Oregon's snowpack at just 11 percent of average

Date:
May 12, 2015
Oregon's snowpack at just 11 percent of average

Rough season ahead for agriculture and fisheries

By Jeff Barnard | The Associated Press | Posted May. 12, 2015 at 2:00 AM

Snowpack in the mountains of Oregon is low for the second year in a row, prompting predictions of reduced stream flows that could hurt farmers and fish.

After a winter with more rain than snow at lower elevations, the May report from the Natural Resources Conservation Service put Oregon's snowpack at 11 percent of average statewide. Officials reported finding bare dirt at all but a few measurement spots.

The conditions promise less irrigation water for farmers and stream flows that make it difficult for salmon and steelhead to migrate to the ocean and return to spawning grounds.

Hydrologist Julie Koeberle said the snowpack has not been nearly as low since 1992, when it was 13 percent of average. Prospects for rain during the normally dry summer season are uncertain, she added.

Last year, Oregon saw far deeper snowpacks, ranging from 120 percent of normal in the northeastern corner of the state, to 18 percent in the Klamath Basin, with about half of average in the central part of the state.

Oregon does not export water to other drought-stricken states in the West, but the Klamath River does flow from Oregon through Northern California before reaching the Pacific Ocean.

If the Southern Pacific Ocean warming condition known as El Niño persists into next winter, it could mean another dry winter in the Northwest.

Around the state, snowpack ranged from zero in the Klamath Basin to 16 percent in northeastern Oregon. Major federal reservoirs were about half full in much of the Willamette Basin.

One bright spot was the Rogue River, Oregon's leading whitewater rafting spot, where flows were projected to be about 55 percent of average — still high enough for rafting — thanks to a reservoir that filled.

"We are looking just fine," with reservoir releases projected to be about the same as last year, said Brad Niva, owner of Rogue Wilderrness Adventures in Merlin.

Oregon's other major whitewater river, the Deschutes, is projected at 71 percent of average flows.

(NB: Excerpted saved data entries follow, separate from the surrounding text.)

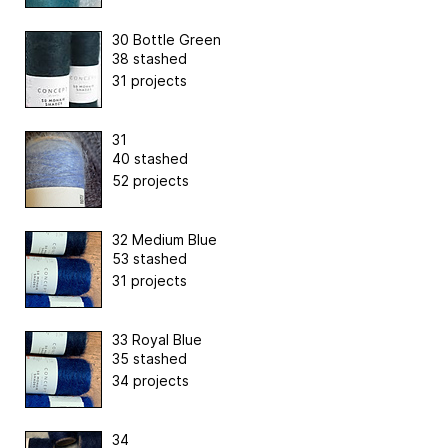
30 Bottle Green
38 stashed
31 projects
31
40 stashed
52 projects
32 Medium Blue
53 stashed
31 projects
33 Royal Blue
35 stashed
34 projects
34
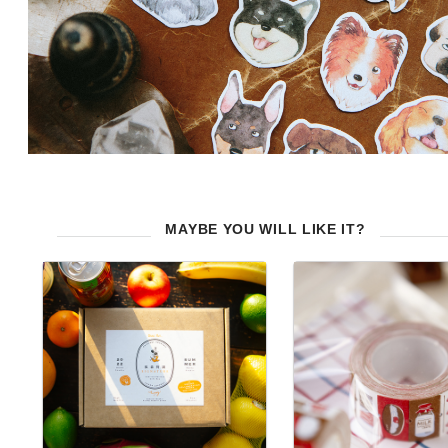
MAYBE YOU WILL LIKE IT?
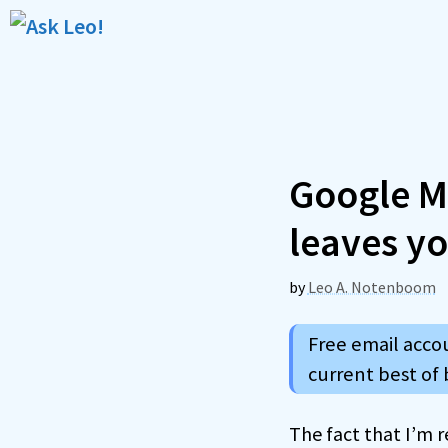
Skip
to
content
Google Ma
leaves yo
by
Leo A. Notenboom
Free email accou
current best of 
The fact that I’m 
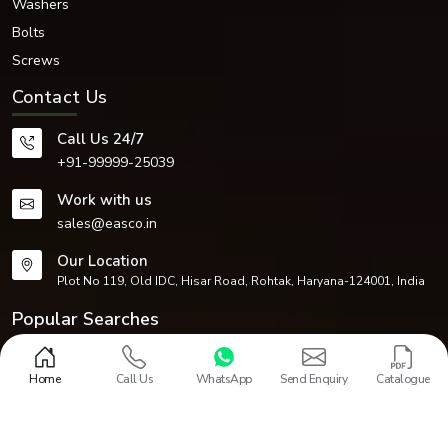
Washers
Bolts
Screws
Contact Us
Call Us 24/7
+91-99999-25039
Work with us
sales@easco.in
Our Location
Plot No 119, Old IDC, Hisar Road, Rohtak, Haryana-124001, India
Popular Searches
Fasteners
Circlips
Dowel Pins
Nuts
Washers
Bolts
Screws
CNC Machined Components
Home
Call Us
WhatsApp
Send Enquiry
Catalogue
Design and Promoted by
Lead Sure Media
Copyright 1968 - 2026 EASCO Fasteners. All rights reserved.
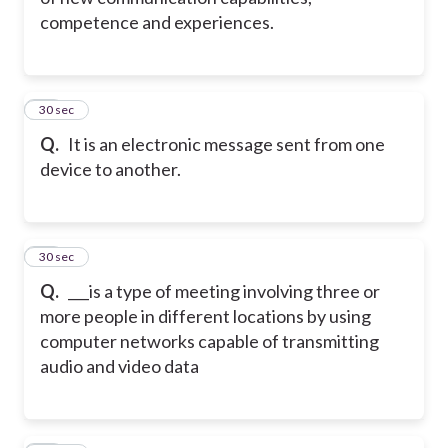
competence and experiences.
32
30 sec
Q.
It is an electronic message sent from one
device to another.
33
30 sec
Q.
___is a type of meeting involving three or
more people in different locations by using
computer networks capable of transmitting
audio and video data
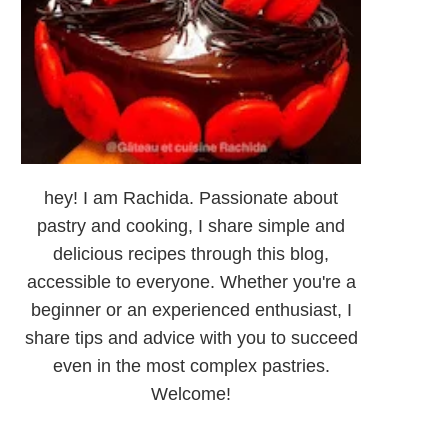
hey! I am Rachida. Passionate about
pastry and cooking, I share simple and
delicious recipes through this blog,
accessible to everyone. Whether you're a
beginner or an experienced enthusiast, I
share tips and advice with you to succeed
even in the most complex pastries.
Welcome!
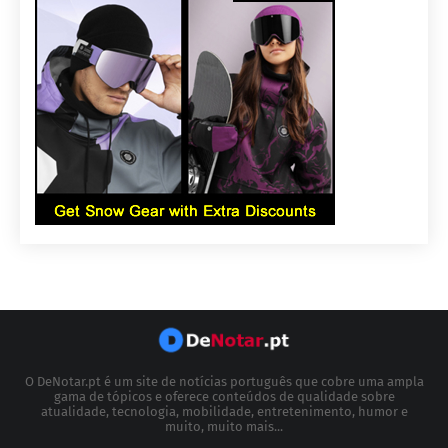
O DeNotar.pt é um site de notícias português que cobre uma ampla
gama de tópicos e oferece conteúdos de qualidade sobre
atualidade, tecnologia, mobilidade, entretenimento, humor e
muito, muito mais...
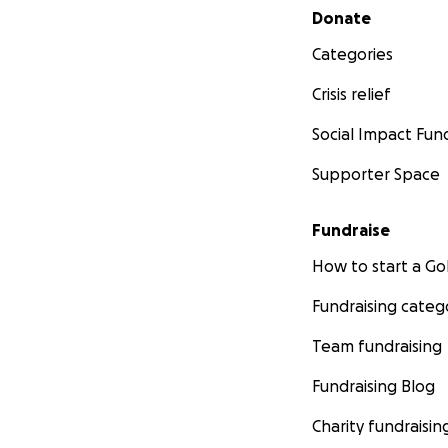
Secondary menu
Donate
Categories
Crisis relief
Social Impact Fun
Supporter Space
Fundraise
How to start a 
Fundraising categ
Team fundraising
Fundraising Blog
Charity fundraisin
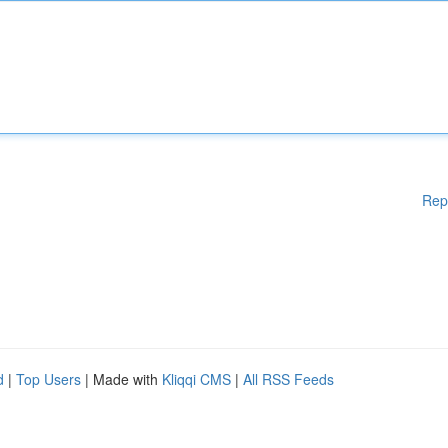
Rep
d
|
Top Users
| Made with
Kliqqi CMS
|
All RSS Feeds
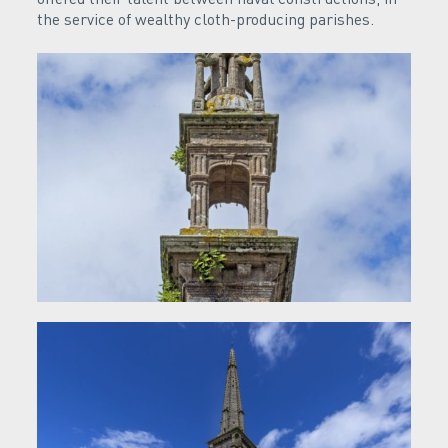
the service of wealthy cloth-producing parishes.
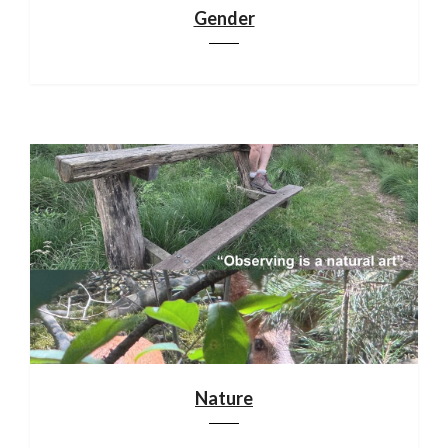
Gender
Nature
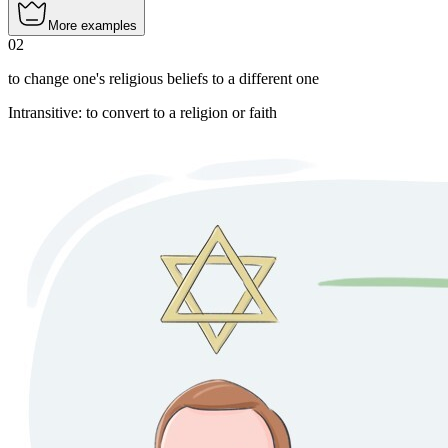
More examples
02
to change one's religious beliefs to a different one
Intransitive
:
to convert
to a religion or faith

The primary reservoir serving the Klamath Reclamation Project, a federal irrigation program that includes about 275 square miles of farms straddling the Oregon-California border, was nearly full, but that amounts to only enough water to meet Endangered Species Act mandates for sucker fish in the reservoir and coho salmon in the Klamath River, said Greg Addington, director of the Klamath Water Users Association.

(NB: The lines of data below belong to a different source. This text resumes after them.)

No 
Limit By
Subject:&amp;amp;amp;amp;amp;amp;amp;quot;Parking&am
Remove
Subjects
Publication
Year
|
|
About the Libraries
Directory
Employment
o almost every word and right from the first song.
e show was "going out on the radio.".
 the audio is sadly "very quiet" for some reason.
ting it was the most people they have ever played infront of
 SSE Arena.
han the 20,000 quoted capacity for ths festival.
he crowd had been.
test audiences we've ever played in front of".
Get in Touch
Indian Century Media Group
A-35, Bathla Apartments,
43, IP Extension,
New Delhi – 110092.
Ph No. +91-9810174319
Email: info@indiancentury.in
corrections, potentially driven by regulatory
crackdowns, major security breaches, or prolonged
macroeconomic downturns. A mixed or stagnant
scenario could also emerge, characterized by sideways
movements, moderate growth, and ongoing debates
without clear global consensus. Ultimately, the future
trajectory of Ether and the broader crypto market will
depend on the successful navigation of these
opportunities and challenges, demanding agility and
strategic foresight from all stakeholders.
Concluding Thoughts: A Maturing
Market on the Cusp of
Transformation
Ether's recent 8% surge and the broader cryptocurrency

The water flowing into the reservoir, Upper Klamath Lake, from melting snowpack and groundwater supplies farmers, but projections for amounts provided for irrigation this summer have dropped from 60 percent of normal to less than half.

Biologists for the Oregon Department of Fish and Wildlife say low springtime flows mean that more young steelhead will be eaten by predators and killed by disease as they migrate to the ocean. The flows have been aided by extra springtime dam releases but remain a problem that is compounded by food availability in the ocean being lower than in recent years.

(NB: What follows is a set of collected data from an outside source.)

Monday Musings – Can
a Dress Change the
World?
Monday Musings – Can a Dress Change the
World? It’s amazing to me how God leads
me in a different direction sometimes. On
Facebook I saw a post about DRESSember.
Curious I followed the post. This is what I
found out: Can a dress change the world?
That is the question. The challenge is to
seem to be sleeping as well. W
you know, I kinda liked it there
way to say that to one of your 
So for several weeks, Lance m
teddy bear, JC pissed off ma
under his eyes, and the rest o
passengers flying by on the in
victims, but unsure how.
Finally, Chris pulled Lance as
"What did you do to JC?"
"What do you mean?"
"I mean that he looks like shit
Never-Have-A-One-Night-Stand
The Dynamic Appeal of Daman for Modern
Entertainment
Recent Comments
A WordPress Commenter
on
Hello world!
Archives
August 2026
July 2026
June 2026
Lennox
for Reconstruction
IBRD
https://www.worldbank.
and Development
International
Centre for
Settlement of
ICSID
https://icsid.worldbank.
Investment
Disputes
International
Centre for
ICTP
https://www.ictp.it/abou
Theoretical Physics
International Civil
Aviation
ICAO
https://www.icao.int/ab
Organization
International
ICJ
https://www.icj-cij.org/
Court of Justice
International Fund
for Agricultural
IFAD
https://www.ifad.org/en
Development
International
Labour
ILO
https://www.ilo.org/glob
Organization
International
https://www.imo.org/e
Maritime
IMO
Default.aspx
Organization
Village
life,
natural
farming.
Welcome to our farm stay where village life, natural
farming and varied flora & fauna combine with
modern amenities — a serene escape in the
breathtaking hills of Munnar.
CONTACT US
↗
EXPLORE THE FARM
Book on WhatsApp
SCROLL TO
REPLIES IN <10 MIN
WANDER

State biologist Pete Samarin adds that threatened coho salmon in the Rogue Basin are struggling with a second straight year of low stream flows. Many of the tributaries where they spend their first year will likely go dry this year, partly from irrigation withdrawals.

"It makes a fish person nervous," he said. "They have a three-year life cycle. If they do poorly for three consecutive years, they will incur pretty serious issues for adult returns in the future."